Francis Drexel died in 1885, leaving a large amount of money to his daughters. At that point Drexel, supported by her sister Louise, decided to begin funding schools for Native Americans. That same year, Drexel donated money for the establishment of the St. Mary’s Indian Industrial School on the new Turtle Mountain Reservation in the Dakota Territory, providing an education to the Chippewa people. In 1886, she was granted an audience with Pope Leo XIII in Rome. During their meeting, she asked the pope to send more missionaries to the Western United States to minister to the Native Americans. In response, he asked her why she did not become a missionary herself.

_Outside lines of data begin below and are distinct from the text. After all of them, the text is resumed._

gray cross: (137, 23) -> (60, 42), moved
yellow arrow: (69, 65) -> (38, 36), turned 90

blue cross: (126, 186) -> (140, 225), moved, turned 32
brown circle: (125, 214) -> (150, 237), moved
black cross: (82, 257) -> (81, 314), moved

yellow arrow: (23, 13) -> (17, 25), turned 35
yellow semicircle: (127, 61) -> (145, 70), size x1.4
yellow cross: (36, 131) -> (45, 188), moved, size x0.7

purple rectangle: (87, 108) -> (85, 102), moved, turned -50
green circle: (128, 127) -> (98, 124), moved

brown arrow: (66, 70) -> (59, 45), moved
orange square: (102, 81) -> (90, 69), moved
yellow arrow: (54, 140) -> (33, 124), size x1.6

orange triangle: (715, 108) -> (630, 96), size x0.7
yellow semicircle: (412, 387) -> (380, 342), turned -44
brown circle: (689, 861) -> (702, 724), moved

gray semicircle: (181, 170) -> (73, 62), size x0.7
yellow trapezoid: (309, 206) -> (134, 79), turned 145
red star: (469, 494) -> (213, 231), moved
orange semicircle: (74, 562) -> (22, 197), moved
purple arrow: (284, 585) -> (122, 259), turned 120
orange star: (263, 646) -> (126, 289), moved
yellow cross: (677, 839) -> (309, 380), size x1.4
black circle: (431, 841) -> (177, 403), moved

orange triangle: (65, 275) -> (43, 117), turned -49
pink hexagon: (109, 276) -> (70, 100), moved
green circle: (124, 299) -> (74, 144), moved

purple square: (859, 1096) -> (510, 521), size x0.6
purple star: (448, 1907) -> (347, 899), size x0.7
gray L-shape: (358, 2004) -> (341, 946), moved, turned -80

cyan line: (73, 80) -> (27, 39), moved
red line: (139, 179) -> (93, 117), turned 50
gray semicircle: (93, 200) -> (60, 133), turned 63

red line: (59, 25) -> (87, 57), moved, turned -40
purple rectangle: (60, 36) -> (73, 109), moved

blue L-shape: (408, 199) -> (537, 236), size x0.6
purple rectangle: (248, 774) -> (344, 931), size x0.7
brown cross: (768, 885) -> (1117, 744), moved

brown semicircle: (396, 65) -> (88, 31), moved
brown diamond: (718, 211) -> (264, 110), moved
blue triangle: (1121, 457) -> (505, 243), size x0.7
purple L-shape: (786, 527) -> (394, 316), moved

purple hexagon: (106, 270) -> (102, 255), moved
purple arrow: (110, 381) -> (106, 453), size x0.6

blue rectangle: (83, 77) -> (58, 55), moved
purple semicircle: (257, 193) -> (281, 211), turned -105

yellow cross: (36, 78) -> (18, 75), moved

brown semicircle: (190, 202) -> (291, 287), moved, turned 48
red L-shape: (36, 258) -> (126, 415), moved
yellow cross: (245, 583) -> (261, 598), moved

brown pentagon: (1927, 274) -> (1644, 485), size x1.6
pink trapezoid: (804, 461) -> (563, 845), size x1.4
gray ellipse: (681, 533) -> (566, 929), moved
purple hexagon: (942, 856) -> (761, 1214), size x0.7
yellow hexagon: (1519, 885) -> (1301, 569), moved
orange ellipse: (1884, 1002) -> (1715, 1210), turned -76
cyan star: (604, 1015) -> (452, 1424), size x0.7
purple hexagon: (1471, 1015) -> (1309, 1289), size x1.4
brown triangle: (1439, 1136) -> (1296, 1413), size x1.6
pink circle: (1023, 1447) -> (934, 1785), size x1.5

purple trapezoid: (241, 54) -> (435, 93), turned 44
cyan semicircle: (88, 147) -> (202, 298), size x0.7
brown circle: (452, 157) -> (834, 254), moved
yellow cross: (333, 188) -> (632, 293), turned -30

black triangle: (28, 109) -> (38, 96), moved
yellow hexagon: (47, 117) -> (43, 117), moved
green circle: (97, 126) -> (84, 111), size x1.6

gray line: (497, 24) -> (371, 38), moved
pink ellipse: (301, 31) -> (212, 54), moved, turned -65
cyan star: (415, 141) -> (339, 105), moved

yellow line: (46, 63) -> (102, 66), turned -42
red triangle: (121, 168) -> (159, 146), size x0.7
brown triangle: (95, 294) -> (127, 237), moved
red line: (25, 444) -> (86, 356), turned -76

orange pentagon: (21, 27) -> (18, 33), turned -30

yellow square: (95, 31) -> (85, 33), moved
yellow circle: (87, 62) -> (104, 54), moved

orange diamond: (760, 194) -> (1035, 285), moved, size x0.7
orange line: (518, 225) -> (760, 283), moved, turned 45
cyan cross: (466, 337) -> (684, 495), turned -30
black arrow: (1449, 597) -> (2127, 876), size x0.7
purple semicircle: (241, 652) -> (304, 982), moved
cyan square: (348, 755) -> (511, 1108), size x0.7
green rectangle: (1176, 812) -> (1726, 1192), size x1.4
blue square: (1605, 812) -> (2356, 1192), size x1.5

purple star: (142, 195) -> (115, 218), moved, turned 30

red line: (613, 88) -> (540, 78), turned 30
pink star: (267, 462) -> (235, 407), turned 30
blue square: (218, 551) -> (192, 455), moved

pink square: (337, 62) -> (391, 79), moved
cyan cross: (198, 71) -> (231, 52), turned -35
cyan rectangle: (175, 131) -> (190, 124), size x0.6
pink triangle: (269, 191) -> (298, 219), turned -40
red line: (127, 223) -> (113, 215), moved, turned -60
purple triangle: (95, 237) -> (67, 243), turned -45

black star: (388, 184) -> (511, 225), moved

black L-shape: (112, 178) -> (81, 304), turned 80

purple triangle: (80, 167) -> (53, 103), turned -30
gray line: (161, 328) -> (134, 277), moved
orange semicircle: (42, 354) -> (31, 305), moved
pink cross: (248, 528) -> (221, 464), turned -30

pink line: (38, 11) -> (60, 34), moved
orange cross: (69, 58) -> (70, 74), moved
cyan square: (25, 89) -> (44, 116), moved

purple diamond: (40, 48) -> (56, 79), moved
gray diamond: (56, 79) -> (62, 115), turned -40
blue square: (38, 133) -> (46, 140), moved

Drexel visited O'Connor in Nebraska in 1887 and 1888; by then he was leading the new Diocese of Omaha. O'Connor took Drexel on a tour of several Indian reservations in the region so that she could see for herself the poverty and illiteracy of these people. Drexel founded the Kate Drexel Mission Boarding School at the Umatilla Reservation near Pendleton, Oregon, in 1887, educating the Umatilla, Walla Walla, and Cayuse peoples. The next year, she established the St. John's School for Osage Indian Boys in Blackburn, Oklahoma. Also in 1888, she financed the opening of the St. Joseph Indian Normal School in Rensselaer, Indiana.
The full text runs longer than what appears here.